A relatoria do projeto está com o senador Jayme Campos (DEM-MT), que apresentou parecer pela aprovação da materia, na forma do substitutivo apresentado; caso seja aprovado haverá nova votação em turno suplementar. O relator acatou em seu substitutivo a sugestão apresentada pela Senadora Rosalba Ciarlini (DEM-RN), para que os vaqueiros da vaquejada também sejam abrangidos pelo projeto.
Suspensão do contrato de trabalho
Também consta na pauta da CAS o projeto que tem o objetivo de instituir a suspensão do contrato de trabalho em caso de crise econômico-financeira da empresa.
Trata-se do PLS 76/05, em caráter terminativo, do senador Jefferson Peres (PDT-AM), que altera a redação do artigo 476-A, CLT. A relatora, senadora Níura Demarchi (PSDB-SC), emitiu parecer pela aprovação da proposição.
Seguro desemprego por até 12 meses
A CAS pode votar ainda o PLS 127/06, do senador Paulo Paim (PT-RS), destinado a ampliar para 12 meses o período máximo de concessão do benefício do seguro-desemprego, a fim de atender grupos específicos de segurados, como as vítimas de calamidades naturais, epidemias ou grave crise econômica.

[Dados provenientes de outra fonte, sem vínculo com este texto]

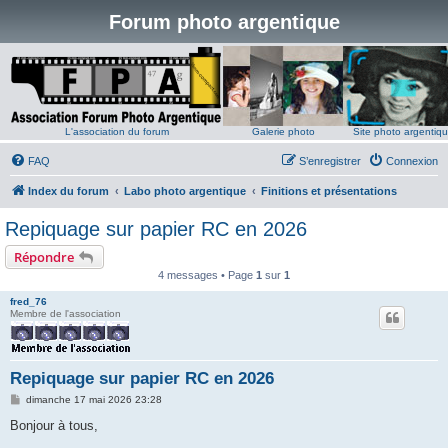
Forum photo argentique
L'association du forum
Galerie photo
Site photo argentiq
FAQ
S’enregistrer
Connexion
Index du forum
Labo photo argentique
Finitions et présentations
Repiquage sur papier RC en 2026
Répondre
4 messages • Page
1
sur
1
fred_76
Membre de l'association
Repiquage sur papier RC en 2026
M
dimanche 17 mai 2026 23:28
e
s
Bonjour à tous,
s
a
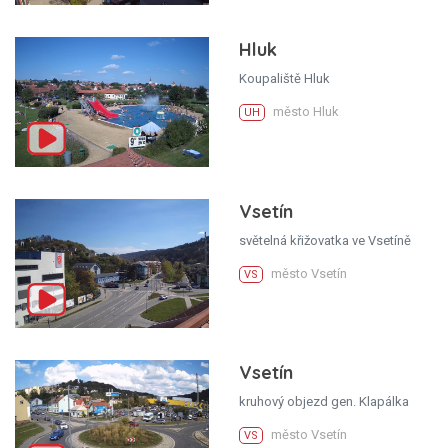
Hluk
Koupaliště Hluk
město Hluk
UH
Vsetín
světelná křižovatka ve Vsetíně
město Vsetín
VS
Vsetín
kruhový objezd gen. Klapálka
město Vsetín
VS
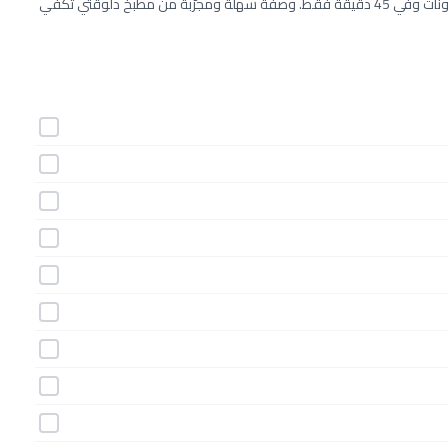
طريقة عمل ساندويتش فاهيتا اللحم بالمشروم خطوة بخطوة بـ14 مكونات وفي 45 دقيقة فقط. وصفة سهلة ومجرّبة من مطبخ دلوقتي تكفي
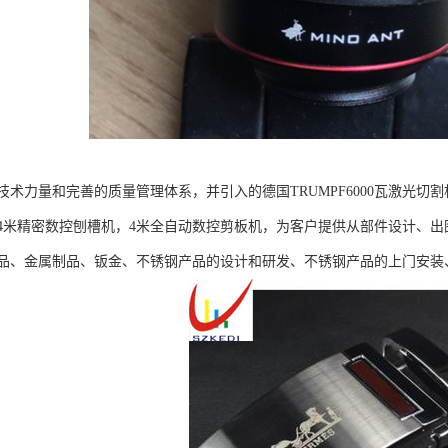
技术力量和完善的质量管理体系，并引入的德国TRUMPF6000瓦激光切
4米精密数控刨槽机，4米全自动数控剪板机，为客户提供从部件设计、
品、金属制品、钣金、不锈钢产品的设计和研发、不锈钢产品的上门安装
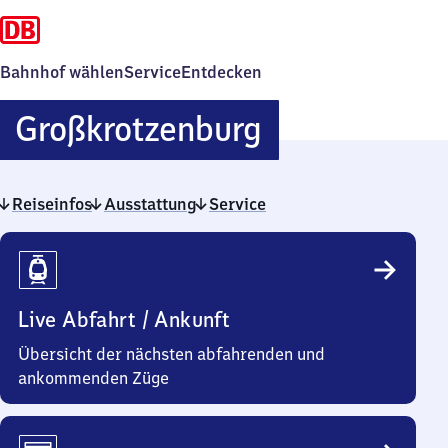
Bahnhof wählen
Service
Entdecken
Großkrotzen
Großkrotzenburg
Reiseinfos
Ausstattung
Service
Reiseinfos
Live Abfahrt / Ankunft
Übersicht der nächsten abfahrenden und
ankommenden Züge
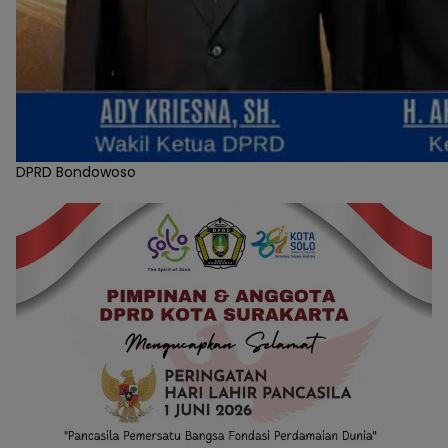
DPRD Bondowoso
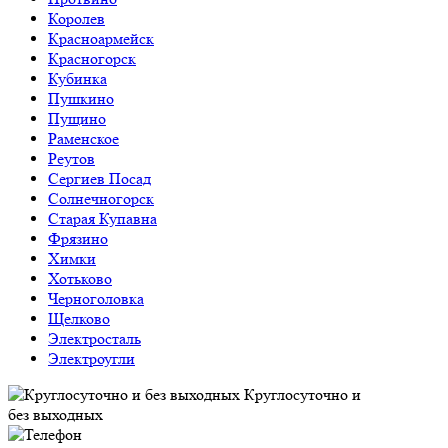
Королев
Красноармейск
Красногорск
Кубинка
Пушкино
Пущино
Раменское
Реутов
Сергиев Посад
Солнечногорск
Старая Купавна
Фрязино
Химки
Хотьково
Черноголовка
Щелково
Электросталь
Электроугли
Круглосуточно и
без выходных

O projeto foi distribuído à relatora, senadora Níura Demarchi (PSDB-SC), que deu parecer favorável. Sendo aprovado no colegiado poderá ser enviado direto para a Câmara, salvo apresentação de recurso para que seja votado no plenário.
Aumento no valor do adicional noturno
Na pauta da CAS também está o PLS 451/08, do senador Papaléo Paes (PSDB-AP), que aumenta de 20% para 50% a remuneração do adicional noturno pago ao trabalhador.
Pelo projeto, o adicional é devido “mesmo nos casos de revezamento semanal ou quinzenal” na jornada de trabalho.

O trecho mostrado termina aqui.